◆ Work item
The records should be repeated word for word, pictures excluded.

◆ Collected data
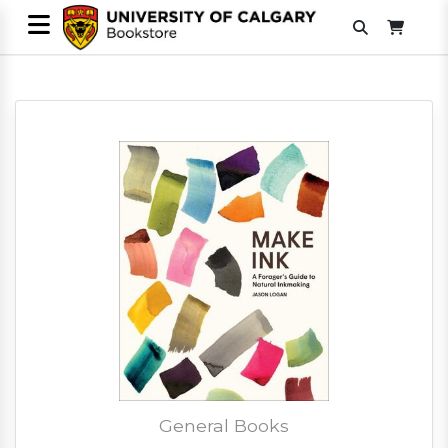
General Books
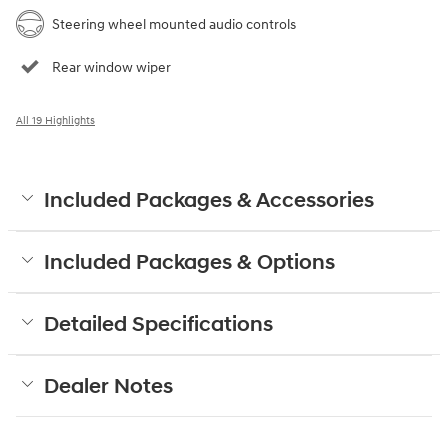
Steering wheel mounted audio controls
Rear window wiper
All 19 Highlights
Included Packages & Accessories
Included Packages & Options
Detailed Specifications
Dealer Notes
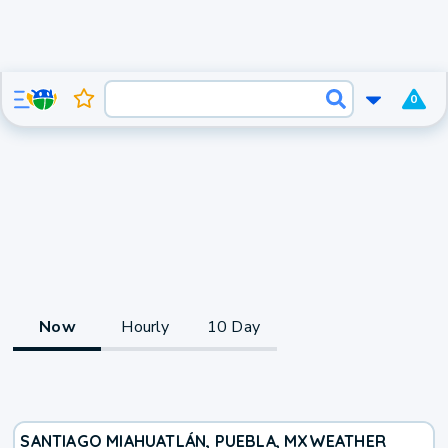
0
Now
Hourly
10 Day
SANTIAGO MIAHUATLÁN, PUEBLA, MX
WEATHER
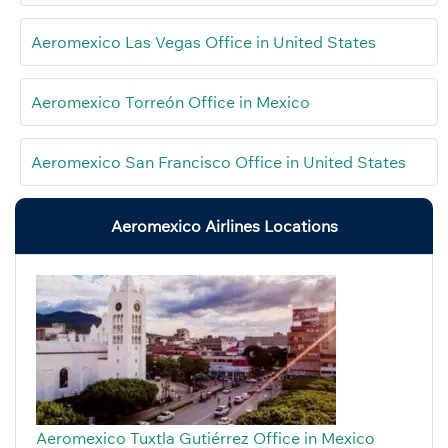
Aeromexico Las Vegas Office in United States
Aeromexico Torreón Office in Mexico
Aeromexico San Francisco Office in United States
Aeromexico Airlines Locations
Aeromexico Tuxtla Gutiérrez Office in Mexico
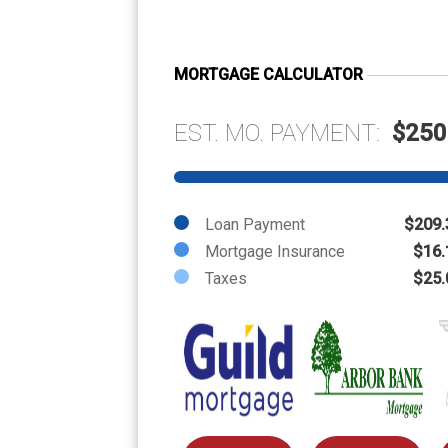
MORTGAGE CALCULATOR
EST. MO. PAYMENT:
$250
Loan Payment
$209.
Mortgage Insurance
$16.
Taxes
$25.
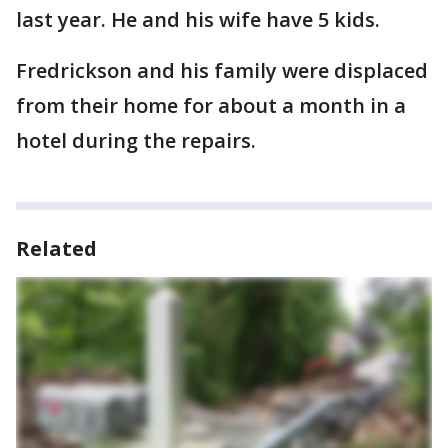
last year. He and his wife have 5 kids.
Fredrickson and his family were displaced
from their home for about a month in a
hotel during the repairs.
Related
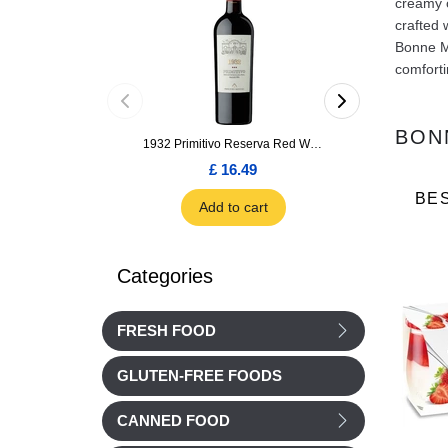
creamy o
crafted 
Bonne Ma
comforti
BON
1932 Primitivo Reserva Red Wine 75cl
£ 16.49
£ 1.66
BE
Add to cart
Add to car
Categories
FRESH FOOD
GLUTEN-FREE FOODS
CANNED FOOD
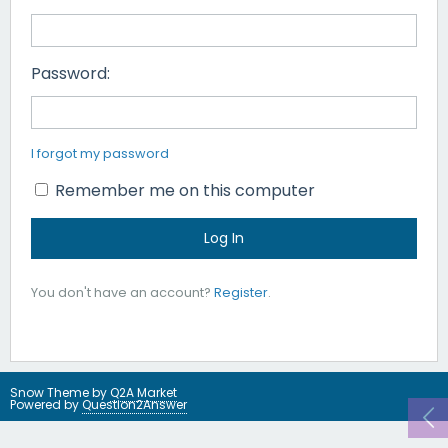
Password:
I forgot my password
Remember me on this computer
You don't have an account?
Register
.
Snow Theme by
Q2A Market
Powered by
Question2Answer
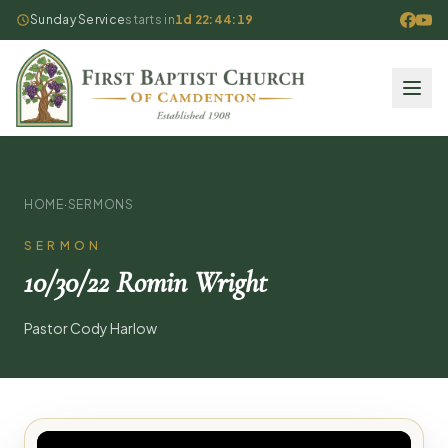
Sunday Service
starts in
1d 22:44:19
HOME
·
SERMONS
SERMON
10/30/22 Romin Wright
Pastor Cody Harlow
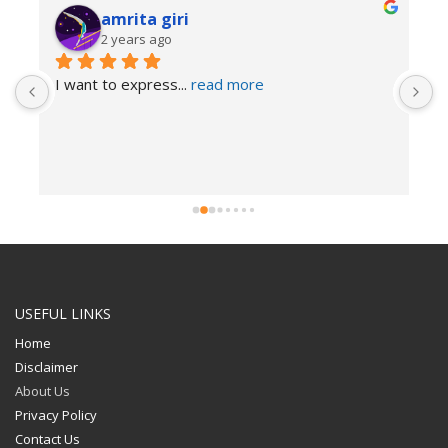
amrita giri
2 years ago
I want to express
... 
read more
USEFUL LINKS
Home
Disclaimer
About Us
Privacy Policy
Contact Us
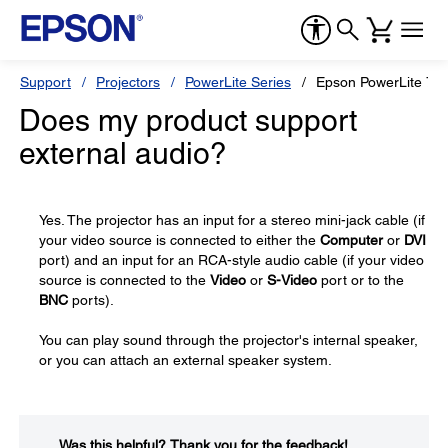
Support
Projectors
PowerLite Series
Epson PowerLite 78
Does my product support
external audio?
Yes. The projector has an input for a stereo mini-jack cable (if
your video source is connected to either the
Computer
or
DVI
port) and an input for an RCA-style audio cable (if your video
source is connected to the
Video
or
S-Video
port or to the
BNC
ports).
You can play sound through the projector's internal speaker,
or you can attach an external speaker system.
Was this helpful?​
Thank you for the feedback!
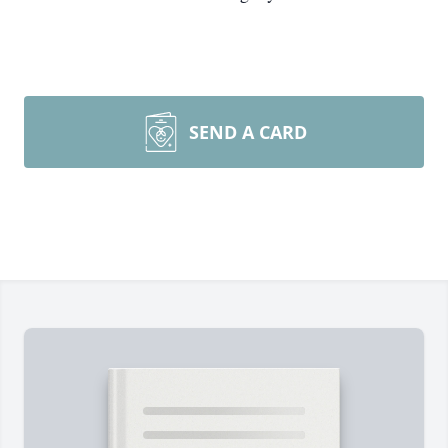
SEND A CARD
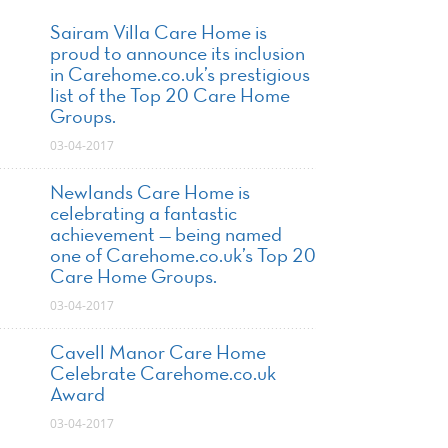
Sairam Villa Care Home is
proud to announce its inclusion
in Carehome.co.uk’s prestigious
list of the Top 20 Care Home
Groups.
03-04-2017
Newlands Care Home is
celebrating a fantastic
achievement — being named
one of Carehome.co.uk’s Top 20
Care Home Groups.
03-04-2017
Cavell Manor Care Home
Celebrate Carehome.co.uk
Award
03-04-2017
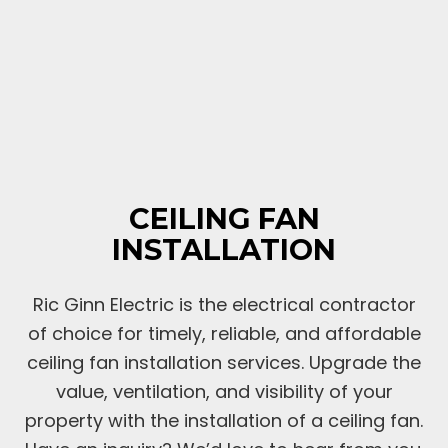
CEILING FAN
INSTALLATION
Ric Ginn Electric is the electrical contractor
of choice for timely, reliable, and affordable
ceiling fan installation services. Upgrade the
value, ventilation, and visibility of your
property with the installation of a ceiling fan.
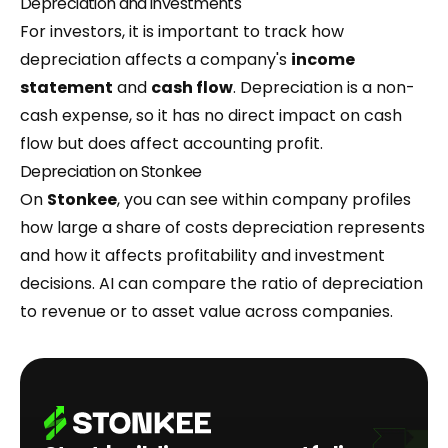
Depreciation and investments
For investors, it is important to track how
depreciation affects a company's
income
statement
and
cash flow
. Depreciation is a non-
cash expense, so it has no direct impact on cash
flow but does affect accounting profit.
Depreciation on Stonkee
On
Stonkee
, you can see within company profiles
how large a share of costs depreciation represents
and how it affects profitability and investment
decisions. AI can compare the ratio of depreciation
to revenue or to asset value across companies.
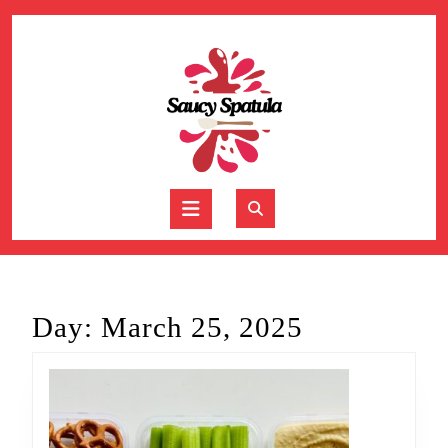
Skip
to
content
Skip
to
content
Open
Button
Day:
March 25, 2025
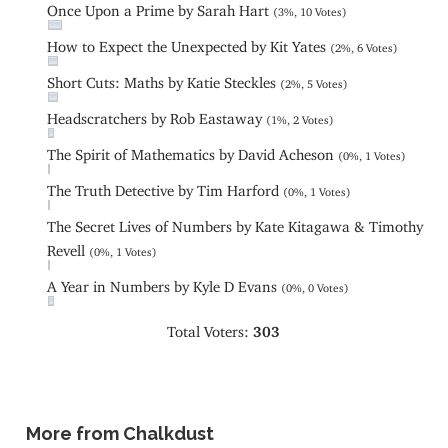
Once Upon a Prime by Sarah Hart
(3%, 10 Votes)
How to Expect the Unexpected by Kit Yates
(2%, 6 Votes)
Short Cuts: Maths by Katie Steckles
(2%, 5 Votes)
Headscratchers by Rob Eastaway
(1%, 2 Votes)
The Spirit of Mathematics by David Acheson
(0%, 1 Votes)
The Truth Detective by Tim Harford
(0%, 1 Votes)
The Secret Lives of Numbers by Kate Kitagawa & Timothy
Revell
(0%, 1 Votes)
A Year in Numbers by Kyle D Evans
(0%, 0 Votes)
Total Voters:
303
More from Chalkdust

◆ Exercise response
General Books
Steering wheel mounted audio controls
Rear window wiper
All 19 Highlights
Included Packages & Accessories
Included Packages & Options
Detailed Specifications
Dealer Notes
0
Now
Hourly
10 Day
SANTIAGO MIAHUATLÁN, PUEBLA, MX
WEATHER
Aeromexico Las Vegas Office in United States
Aeromexico Torreón Office in Mexico
Aeromexico San Francisco Office in United States
Aeromexico Airlines Locations
Aeromexico Tuxtla Gutiérrez Office in Mexico
MORTGAGE CALCULATOR
EST. MO. PAYMENT:
$250
Loan Payment
$209.
Mortgage Insurance
$16.
Taxes
$25.
last year. He and his wife have 5 kids.
Fredrickson and his family were displaced
from their home for about a month in a
hotel during the repairs.
Related
creamy o
crafted 
Bonne Ma
comforti
BON
1932 Primitivo Reserva Red Wine 75cl
£ 16.49
£ 1.66
BE
Add to cart
Add to car
Categories
FRESH FOOD
GLUTEN-FREE FOODS
CANNED FOOD
Password:
I forgot my password
Remember me on this computer
You don't have an account?
Register
.
Snow Theme by
Q2A Market
Powered by
Question2Answer
Sunday Service
starts in
1d 22:44:19
HOME
·
SERMONS
SERMON
10/30/22 Romin Wright
Pastor Cody Harlow
amrita giri
2 years ago
I want to express
... 
read more
USEFUL LINKS
Home
Disclaimer
About Us
Privacy Policy
Contact Us
Support
Projectors
PowerLite Series
Epson PowerLite 78
Does my product support
external audio?
Yes. The projector has an input for a stereo mini-jack cable (if
your video source is connected to either the
Computer
or
DVI
port) and an input for an RCA-style audio cable (if your video
source is connected to the
Video
or
S-Video
port or to the
BNC
ports).
You can play sound through the projector's internal speaker,
or you can attach an external speaker system.
Was this helpful?​
Thank you for the feedback!
SEND A CARD
Sairam Villa Care Home is
proud to announce its inclusion
in Carehome.co.uk’s prestigious
list of the Top 20 Care Home
Groups.
03-04-2017
Newlands Care Home is
celebrating a fantastic
achievement — being named
one of Carehome.co.uk’s Top 20
Care Home Groups.
03-04-2017
Cavell Manor Care Home
Celebrate Carehome.co.uk
Award
03-04-2017
CEILING FAN
INSTALLATION
Ric Ginn Electric is the electrical contractor
of choice for timely, reliable, and affordable
ceiling fan installation services. Upgrade the
value, ventilation, and visibility of your
property with the installation of a ceiling fan.
Depreciation and investments
For investors, it is important to track how
depreciation affects a company's
income
statement
and
cash flow
. Depreciation is a non-
cash expense, so it has no direct impact on cash
flow but does affect accounting profit.
Depreciation on Stonkee
On
Stonkee
, you can see within company profiles
how large a share of costs depreciation represents
and how it affects profitability and investment
decisions. AI can compare the ratio of depreciation
to revenue or to asset value across companies.
Skip
to
content
Skip
to
content
Open
Button
Day:
March 25, 2025
Once Upon a Prime by Sarah Hart
(3%, 10 Votes)
How to Expect the Unexpected by Kit Yates
(2%, 6 Votes)
Short Cuts: Maths by Katie Steckles
(2%, 5 Votes)
Headscratchers by Rob Eastaway
(1%, 2 Votes)
The Spirit of Mathematics by David Acheson
(0%, 1 Votes)
The Truth Detective by Tim Harford
(0%, 1 Votes)
The Secret Lives of Numbers by Kate Kitagawa & Timothy
Revell
(0%, 1 Votes)
A Year in Numbers by Kyle D Evans
(0%, 0 Votes)
Total Voters:
303
More from Chalkdust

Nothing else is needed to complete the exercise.